BIOS
Albatron uses a Phoenix AwardBios. On the Main Page, you can change your date/time settings, the HDDs and select the Floppy type.
Advanced lets you change the order in which drives are tried at bootup, also it houses several suboptions for overclocking.
Advanced BIOS has settings to adjust general BIOS settings like typematic rate and additional bootup-delays.
Memory Timings
In Advanced Chipset Features you find options to change your memory timings settings between Manual, and Auto, which uses the data from the SPD chip on your memory modules.
You can change CAS Latency (tCL), Active-to-Precharge Delay (tRAS), Rad-to-Cas Delay (tRCD), and RAS Precharge Time (tRP), which are the standard timings for memory modules, there are many many more settings to tweak in the Athlon64 memory controller, but they are not listed here.
Also on this page you will find an option to set your memory divider to change the frequency your memory is running at. There are seven different settings which should cover most situations you would like to run your memory in.
Overclocking
The Frequency/Voltage control page is home to the overclocking options in this BIOS. You can increase the CPU FSB up to 400 MHz. It is nice that the greyed fields are automatically updated when you change the values, so you won't have to do the math yourself.
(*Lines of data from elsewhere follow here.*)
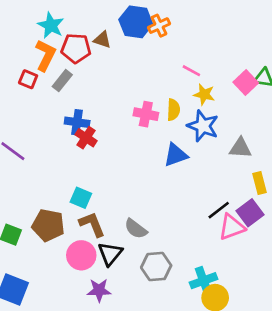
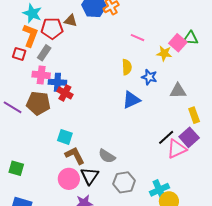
yellow star: (204, 95) -> (164, 53), moved
pink cross: (146, 114) -> (41, 75), moved
blue star: (203, 126) -> (149, 77), size x0.7
brown pentagon: (48, 225) -> (38, 103), moved

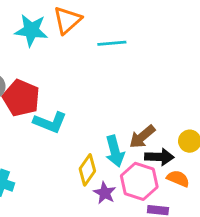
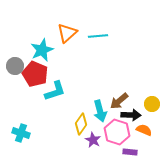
orange triangle: (67, 20) -> (67, 33), moved
cyan star: (31, 30) -> (42, 50), moved, turned -30
cyan L-shape: (50, 122) -> (55, 91), turned -40

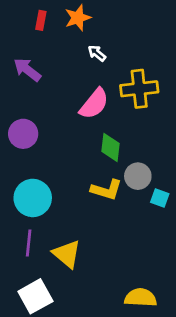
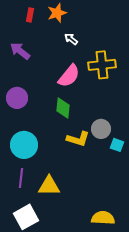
green diamond: (111, 147) -> (63, 108), moved
yellow triangle: (67, 254) -> (49, 186), turned -40

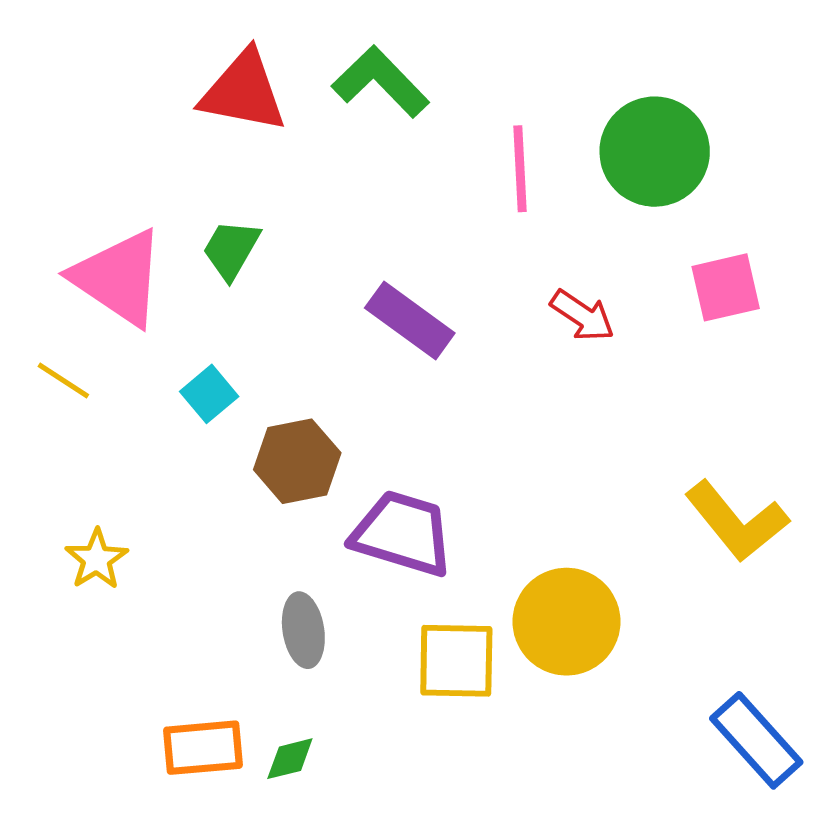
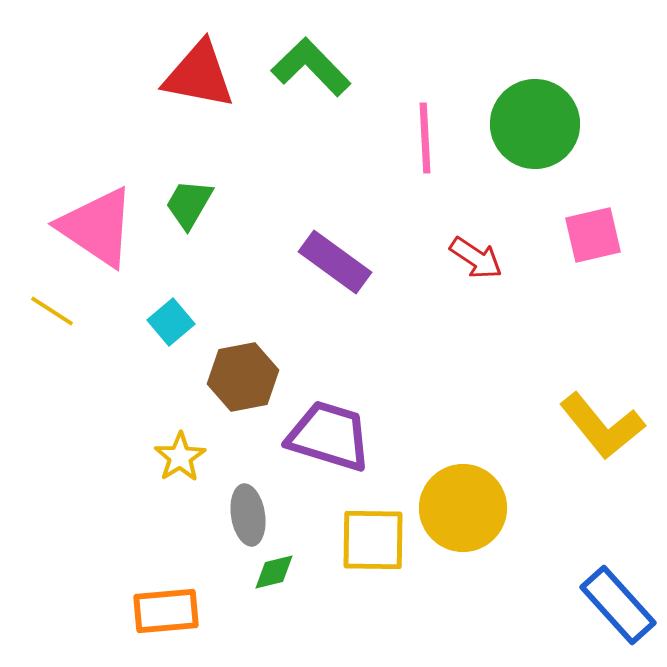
yellow star: (96, 559) -> (180, 457), moved
green diamond: (290, 759) -> (274, 572), moved

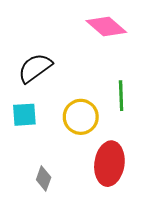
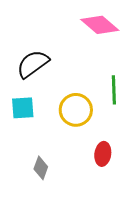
red ellipse: (109, 164) -> (103, 154), size x0.6

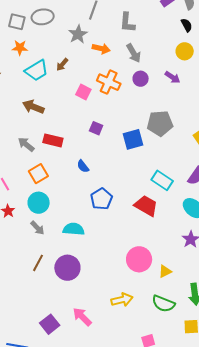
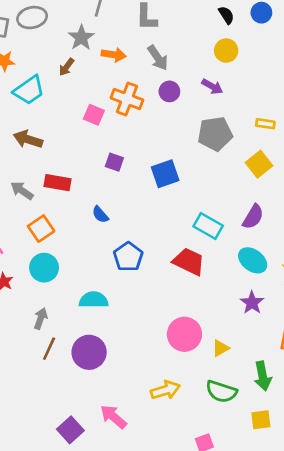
brown arrow: (62, 65) -> (66, 67), moved
gray pentagon: (160, 123) -> (215, 134), moved
gray arrow: (37, 228) -> (41, 319), moved, turned -112

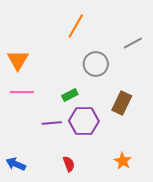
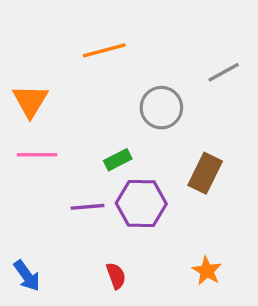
orange line: (76, 26) -> (104, 50), moved, turned 45
blue arrow: (16, 164) -> (27, 276), turned -150

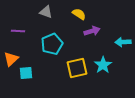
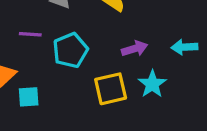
purple line: (18, 31) -> (30, 34), moved
purple arrow: (92, 31) -> (135, 49), moved

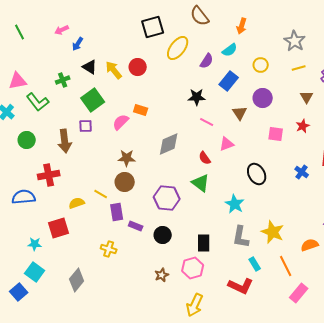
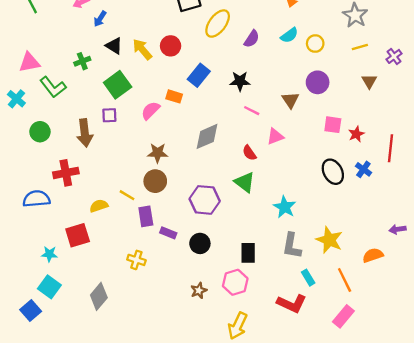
cyan semicircle: (230, 50) -> (289, 35), moved
blue rectangle: (229, 81) -> (199, 75), moved
red star: (303, 126) -> (356, 134), moved
black ellipse: (257, 174) -> (333, 172), moved
pink rectangle: (299, 293) -> (343, 316), moved

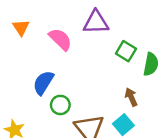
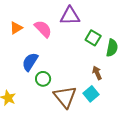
orange triangle: (21, 28) -> (16, 28), moved, turned 32

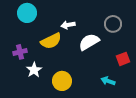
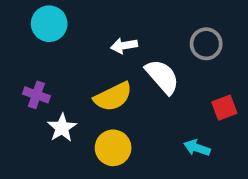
yellow semicircle: (51, 41) -> (113, 97), moved
white semicircle: (89, 42) -> (162, 77), turned 80
purple cross: (20, 52) -> (36, 95), turned 32

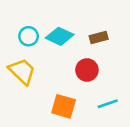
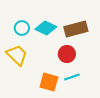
brown rectangle: (99, 38) -> (76, 29), size x1.6
cyan line: (108, 104) -> (72, 77), moved

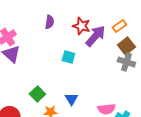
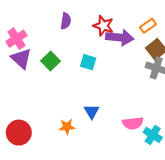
purple arrow: (95, 36) -> (120, 37), turned 55
green square: (37, 94) -> (50, 61), moved

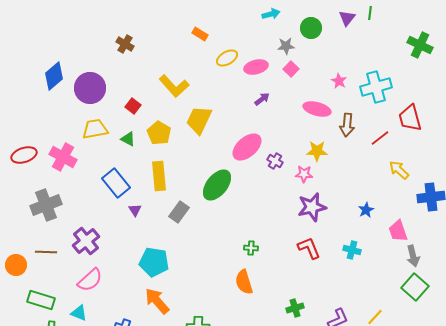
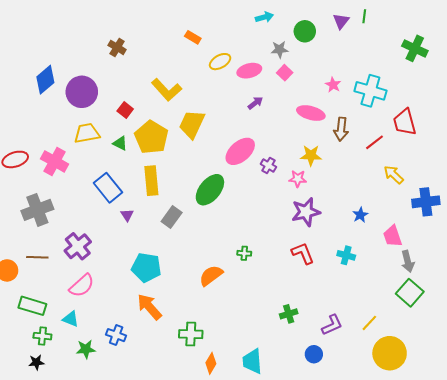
cyan cross: (376, 87) -> (370, 91), turned 32
yellow pentagon: (159, 133) -> (151, 137), size x1.4
orange semicircle: (244, 282) -> (211, 276), moved, turned 70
The Athlon64 connects chipset and CPU via the HTT, which runs at a multiple of the FSB. Once you start overclocking your CPU a lot, you should drop that divider, so that the HTT runs in spec and does not limit your clocks, increasing HTT does not increase performance since the bus will never be saturated, even at the default speed.
Unlike Intel CPUs, AMDs processors have a selectable multiplier (only downwards). This allows you to boost your performance even more, if your memory can handle the speeds. The available options here are fine, some boards offer half multipliers, but they are usually not needed.
PCI-Express bus frequencies can be selected from 100 to 145 MHz.
You can raise your DDR voltage up to 3.0V, which is ok for most users, but the more extreme people would sure like to see more. Usually the DDR voltage is generated from the 3.3V supply, so options up to at least 3.3V should be no problem at all.
The Chipset Voltage can be set from 1.5V to 1.8V which is a good range. Everything higher than 1.8V puts your Chipset at serious risk.
CPU VCore options are rather limited. You can select from default, +5%, +10% and +15%. I prefer absolute values. On the other hand relative values are good for less experienced users, +10% is a good value for most users who don't care too much about knowing details. More (=smaller) steps would have been nice here.
Integrated Peripherals
Integrated Peripherals has options to change, how the SATA ports appear to the system and to enable/disable USB, Audio, LAN, Floppy and configure the Serial Port.
Nothing special is to be found under Power Management, except for an option to enable AMD Cool&Quiet which reduces heat output and power consumption when the CPU is idle.
The Hardware Monitoring page shows the essential temperatures, CPU fan speed and the usually monitored voltages. Options to dynamically change fan speeds based on temperature are not available.
One nice feature is, that you can copy your BIOS settings from CMOS into the BIOS ROM. The setting in ROM is not erased when a CMOS reset is performed, or when the battery is removed.